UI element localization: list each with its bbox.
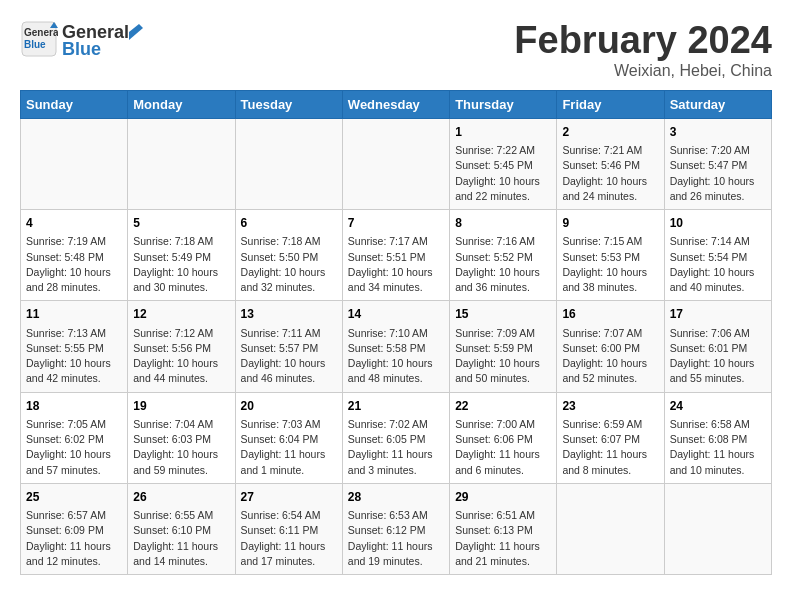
day-info: Sunrise: 7:22 AM — [455, 143, 551, 158]
calendar-cell — [342, 118, 449, 209]
day-info: Sunrise: 6:55 AM — [133, 508, 229, 523]
day-number: 14 — [348, 306, 444, 323]
calendar-cell: 13Sunrise: 7:11 AMSunset: 5:57 PMDayligh… — [235, 301, 342, 392]
day-info: Sunrise: 7:18 AM — [241, 234, 337, 249]
day-number: 6 — [241, 215, 337, 232]
weekday-header-saturday: Saturday — [664, 90, 771, 118]
logo: General Blue General Blue — [20, 20, 143, 62]
day-info: Sunset: 6:10 PM — [133, 523, 229, 538]
day-info: Daylight: 10 hours and 28 minutes. — [26, 265, 122, 295]
day-info: Daylight: 11 hours and 3 minutes. — [348, 447, 444, 477]
day-info: Sunset: 6:09 PM — [26, 523, 122, 538]
calendar-week-4: 18Sunrise: 7:05 AMSunset: 6:02 PMDayligh… — [21, 392, 772, 483]
day-info: Daylight: 10 hours and 50 minutes. — [455, 356, 551, 386]
day-number: 5 — [133, 215, 229, 232]
logo-icon: General Blue — [20, 20, 58, 58]
day-number: 29 — [455, 489, 551, 506]
calendar-cell: 4Sunrise: 7:19 AMSunset: 5:48 PMDaylight… — [21, 210, 128, 301]
svg-marker-4 — [129, 24, 143, 40]
day-info: Daylight: 10 hours and 46 minutes. — [241, 356, 337, 386]
weekday-header-monday: Monday — [128, 90, 235, 118]
day-number: 11 — [26, 306, 122, 323]
calendar-cell: 17Sunrise: 7:06 AMSunset: 6:01 PMDayligh… — [664, 301, 771, 392]
day-number: 26 — [133, 489, 229, 506]
calendar-week-3: 11Sunrise: 7:13 AMSunset: 5:55 PMDayligh… — [21, 301, 772, 392]
day-number: 20 — [241, 398, 337, 415]
day-info: Daylight: 11 hours and 14 minutes. — [133, 539, 229, 569]
day-info: Sunset: 6:00 PM — [562, 341, 658, 356]
calendar-cell: 15Sunrise: 7:09 AMSunset: 5:59 PMDayligh… — [450, 301, 557, 392]
title-block: February 2024 Weixian, Hebei, China — [514, 20, 772, 80]
day-info: Sunrise: 7:00 AM — [455, 417, 551, 432]
day-info: Sunset: 5:48 PM — [26, 250, 122, 265]
day-info: Sunset: 6:13 PM — [455, 523, 551, 538]
day-info: Sunset: 6:08 PM — [670, 432, 766, 447]
calendar-cell: 18Sunrise: 7:05 AMSunset: 6:02 PMDayligh… — [21, 392, 128, 483]
day-info: Sunset: 6:11 PM — [241, 523, 337, 538]
month-title: February 2024 — [514, 20, 772, 62]
page-header: General Blue General Blue February 2024 … — [20, 20, 772, 80]
calendar-cell — [557, 483, 664, 574]
day-info: Sunset: 5:46 PM — [562, 158, 658, 173]
calendar-cell: 27Sunrise: 6:54 AMSunset: 6:11 PMDayligh… — [235, 483, 342, 574]
calendar-cell: 25Sunrise: 6:57 AMSunset: 6:09 PMDayligh… — [21, 483, 128, 574]
calendar-cell: 19Sunrise: 7:04 AMSunset: 6:03 PMDayligh… — [128, 392, 235, 483]
day-info: Daylight: 10 hours and 32 minutes. — [241, 265, 337, 295]
calendar-cell: 22Sunrise: 7:00 AMSunset: 6:06 PMDayligh… — [450, 392, 557, 483]
calendar-cell: 8Sunrise: 7:16 AMSunset: 5:52 PMDaylight… — [450, 210, 557, 301]
day-number: 10 — [670, 215, 766, 232]
calendar-cell: 1Sunrise: 7:22 AMSunset: 5:45 PMDaylight… — [450, 118, 557, 209]
day-number: 28 — [348, 489, 444, 506]
day-number: 2 — [562, 124, 658, 141]
day-info: Sunrise: 6:58 AM — [670, 417, 766, 432]
weekday-header-wednesday: Wednesday — [342, 90, 449, 118]
day-info: Sunrise: 7:06 AM — [670, 326, 766, 341]
day-info: Sunset: 6:07 PM — [562, 432, 658, 447]
day-number: 13 — [241, 306, 337, 323]
calendar-cell: 26Sunrise: 6:55 AMSunset: 6:10 PMDayligh… — [128, 483, 235, 574]
calendar-week-5: 25Sunrise: 6:57 AMSunset: 6:09 PMDayligh… — [21, 483, 772, 574]
day-info: Sunrise: 7:16 AM — [455, 234, 551, 249]
calendar-cell — [128, 118, 235, 209]
calendar-cell: 12Sunrise: 7:12 AMSunset: 5:56 PMDayligh… — [128, 301, 235, 392]
day-info: Daylight: 10 hours and 42 minutes. — [26, 356, 122, 386]
calendar-cell: 20Sunrise: 7:03 AMSunset: 6:04 PMDayligh… — [235, 392, 342, 483]
day-info: Sunset: 5:53 PM — [562, 250, 658, 265]
day-info: Sunset: 5:47 PM — [670, 158, 766, 173]
day-info: Sunrise: 7:12 AM — [133, 326, 229, 341]
calendar-cell: 16Sunrise: 7:07 AMSunset: 6:00 PMDayligh… — [557, 301, 664, 392]
day-info: Daylight: 10 hours and 52 minutes. — [562, 356, 658, 386]
day-number: 17 — [670, 306, 766, 323]
calendar-cell — [664, 483, 771, 574]
calendar-cell — [21, 118, 128, 209]
day-number: 16 — [562, 306, 658, 323]
day-info: Daylight: 10 hours and 40 minutes. — [670, 265, 766, 295]
day-info: Sunrise: 7:11 AM — [241, 326, 337, 341]
day-info: Sunrise: 7:15 AM — [562, 234, 658, 249]
day-info: Daylight: 10 hours and 34 minutes. — [348, 265, 444, 295]
calendar-cell — [235, 118, 342, 209]
day-info: Daylight: 10 hours and 22 minutes. — [455, 174, 551, 204]
day-number: 12 — [133, 306, 229, 323]
day-number: 4 — [26, 215, 122, 232]
day-info: Daylight: 10 hours and 44 minutes. — [133, 356, 229, 386]
day-info: Sunrise: 7:10 AM — [348, 326, 444, 341]
calendar-cell: 21Sunrise: 7:02 AMSunset: 6:05 PMDayligh… — [342, 392, 449, 483]
weekday-header-thursday: Thursday — [450, 90, 557, 118]
day-info: Sunset: 5:58 PM — [348, 341, 444, 356]
day-info: Daylight: 10 hours and 48 minutes. — [348, 356, 444, 386]
day-number: 18 — [26, 398, 122, 415]
day-number: 25 — [26, 489, 122, 506]
day-info: Daylight: 11 hours and 6 minutes. — [455, 447, 551, 477]
calendar-cell: 23Sunrise: 6:59 AMSunset: 6:07 PMDayligh… — [557, 392, 664, 483]
day-info: Sunset: 5:59 PM — [455, 341, 551, 356]
day-number: 3 — [670, 124, 766, 141]
day-info: Daylight: 10 hours and 24 minutes. — [562, 174, 658, 204]
day-number: 22 — [455, 398, 551, 415]
day-info: Sunset: 5:45 PM — [455, 158, 551, 173]
location-subtitle: Weixian, Hebei, China — [514, 62, 772, 80]
weekday-header-tuesday: Tuesday — [235, 90, 342, 118]
calendar-cell: 28Sunrise: 6:53 AMSunset: 6:12 PMDayligh… — [342, 483, 449, 574]
calendar-cell: 10Sunrise: 7:14 AMSunset: 5:54 PMDayligh… — [664, 210, 771, 301]
day-number: 15 — [455, 306, 551, 323]
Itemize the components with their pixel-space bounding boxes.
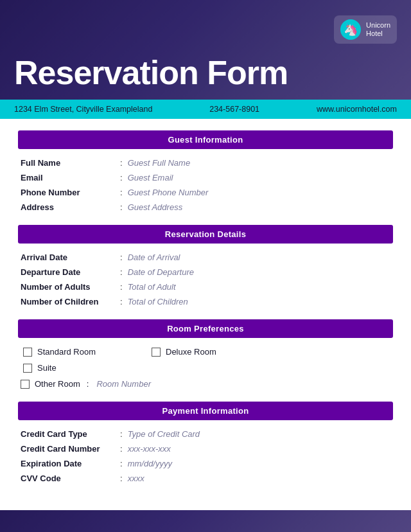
payment-section: Payment Information Credit Card Type : T… xyxy=(18,402,393,483)
checkbox-deluxe[interactable] xyxy=(152,348,161,357)
reservation-section-heading: Reservation Details xyxy=(18,225,393,244)
field-label-address: Address xyxy=(21,202,120,212)
logo-text: Unicorn Hotel xyxy=(366,21,390,38)
room-section: Room Preferences Standard Room Deluxe Ro… xyxy=(18,319,393,389)
page-title: Reservation Form xyxy=(14,56,288,89)
field-row-card-type: Credit Card Type : Type of Credit Card xyxy=(21,429,390,439)
checkbox-standard[interactable] xyxy=(23,348,32,357)
colon-expiration: : xyxy=(120,459,123,468)
field-row-phone: Phone Number : Guest Phone Number xyxy=(21,188,390,197)
field-value-fullname[interactable]: Guest Full Name xyxy=(128,158,191,168)
main-content: Guest Information Full Name : Guest Full… xyxy=(0,119,411,510)
room-fields: Standard Room Deluxe Room Suite Other Ro… xyxy=(18,347,393,389)
field-label-card-type: Credit Card Type xyxy=(21,429,120,439)
room-label-other: Other Room xyxy=(35,379,80,389)
field-label-departure: Departure Date xyxy=(21,267,120,277)
room-label-suite: Suite xyxy=(37,363,57,373)
colon-adults: : xyxy=(120,282,123,292)
field-value-adults[interactable]: Total of Adult xyxy=(128,282,176,292)
field-row-fullname: Full Name : Guest Full Name xyxy=(21,158,390,168)
page-header: Reservation Form 🦄 Unicorn Hotel xyxy=(0,0,411,100)
logo-name: Unicorn xyxy=(366,21,390,30)
field-row-card-number: Credit Card Number : xxx-xxx-xxx xyxy=(21,444,390,454)
room-option-deluxe: Deluxe Room xyxy=(152,347,280,357)
room-option-suite: Suite xyxy=(23,363,152,373)
logo-sub: Hotel xyxy=(366,30,390,38)
colon-email: : xyxy=(120,173,123,182)
room-options-row1: Standard Room Deluxe Room Suite xyxy=(21,347,390,373)
field-label-cvv: CVV Code xyxy=(21,474,120,483)
logo-icon: 🦄 xyxy=(340,19,361,40)
field-row-adults: Number of Adults : Total of Adult xyxy=(21,282,390,292)
field-row-children: Number of Children : Total of Children xyxy=(21,297,390,306)
guest-section-heading: Guest Information xyxy=(18,130,393,149)
field-value-departure[interactable]: Date of Departure xyxy=(128,267,194,277)
checkbox-other[interactable] xyxy=(21,380,30,389)
footer-overlay xyxy=(0,510,411,532)
field-label-children: Number of Children xyxy=(21,297,120,306)
field-row-address: Address : Guest Address xyxy=(21,202,390,212)
field-label-adults: Number of Adults xyxy=(21,282,120,292)
field-row-cvv: CVV Code : xxxx xyxy=(21,474,390,483)
room-option-other: Other Room : Room Number xyxy=(21,379,390,389)
room-label-standard: Standard Room xyxy=(37,347,96,357)
field-value-address[interactable]: Guest Address xyxy=(128,202,183,212)
checkbox-suite[interactable] xyxy=(23,364,32,373)
field-value-arrival[interactable]: Date of Arrival xyxy=(128,253,180,262)
colon-address: : xyxy=(120,202,123,212)
colon-card-type: : xyxy=(120,429,123,439)
contact-website: www.unicornhotel.com xyxy=(317,105,397,114)
field-row-departure: Departure Date : Date of Departure xyxy=(21,267,390,277)
room-option-standard: Standard Room xyxy=(23,347,152,357)
reservation-section: Reservation Details Arrival Date : Date … xyxy=(18,225,393,306)
field-value-email[interactable]: Guest Email xyxy=(128,173,173,182)
contact-bar: 1234 Elm Street, Cityville Exampleland 2… xyxy=(0,100,411,119)
contact-phone: 234-567-8901 xyxy=(209,105,259,114)
room-section-heading: Room Preferences xyxy=(18,319,393,338)
field-row-expiration: Expiration Date : mm/dd/yyyy xyxy=(21,459,390,468)
contact-address: 1234 Elm Street, Cityville Exampleland xyxy=(14,105,152,114)
field-row-email: Email : Guest Email xyxy=(21,173,390,182)
reservation-fields: Arrival Date : Date of Arrival Departure… xyxy=(18,253,393,306)
room-colon-other: : xyxy=(87,379,89,389)
payment-fields: Credit Card Type : Type of Credit Card C… xyxy=(18,429,393,483)
guest-fields: Full Name : Guest Full Name Email : Gues… xyxy=(18,158,393,212)
field-label-fullname: Full Name xyxy=(21,158,120,168)
field-value-children[interactable]: Total of Children xyxy=(128,297,188,306)
field-value-card-type[interactable]: Type of Credit Card xyxy=(128,429,200,439)
footer-image xyxy=(0,510,411,532)
colon-cvv: : xyxy=(120,474,123,483)
room-number-hint[interactable]: Room Number xyxy=(96,379,151,389)
field-value-expiration[interactable]: mm/dd/yyyy xyxy=(128,459,172,468)
room-label-deluxe: Deluxe Room xyxy=(166,347,216,357)
field-label-arrival: Arrival Date xyxy=(21,253,120,262)
field-label-email: Email xyxy=(21,173,120,182)
colon-departure: : xyxy=(120,267,123,277)
payment-section-heading: Payment Information xyxy=(18,402,393,420)
field-label-phone: Phone Number xyxy=(21,188,120,197)
field-value-card-number[interactable]: xxx-xxx-xxx xyxy=(128,444,171,454)
colon-children: : xyxy=(120,297,123,306)
room-other-row: Other Room : Room Number xyxy=(21,379,390,389)
guest-section: Guest Information Full Name : Guest Full… xyxy=(18,130,393,212)
colon-phone: : xyxy=(120,188,123,197)
field-value-phone[interactable]: Guest Phone Number xyxy=(128,188,209,197)
logo-area: 🦄 Unicorn Hotel xyxy=(334,15,397,44)
field-value-cvv[interactable]: xxxx xyxy=(128,474,144,483)
field-row-arrival: Arrival Date : Date of Arrival xyxy=(21,253,390,262)
colon-arrival: : xyxy=(120,253,123,262)
field-label-expiration: Expiration Date xyxy=(21,459,120,468)
colon-card-number: : xyxy=(120,444,123,454)
header-content: Reservation Form 🦄 Unicorn Hotel xyxy=(0,0,411,100)
field-label-card-number: Credit Card Number xyxy=(21,444,120,454)
colon-fullname: : xyxy=(120,158,123,168)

__________

_Task prompt_
Take every line above that includes "section" and list it.

_Response below_
payment-section: Payment Information Credit Card Type : T… xyxy=(18,402,393,483)
reservation-section-heading: Reservation Details xyxy=(18,225,393,244)
room-section: Room Preferences Standard Room Deluxe Ro… xyxy=(18,319,393,389)
guest-section-heading: Guest Information xyxy=(18,130,393,149)
reservation-section: Reservation Details Arrival Date : Date … xyxy=(18,225,393,306)
room-section-heading: Room Preferences xyxy=(18,319,393,338)
payment-section-heading: Payment Information xyxy=(18,402,393,420)
guest-section: Guest Information Full Name : Guest Full… xyxy=(18,130,393,212)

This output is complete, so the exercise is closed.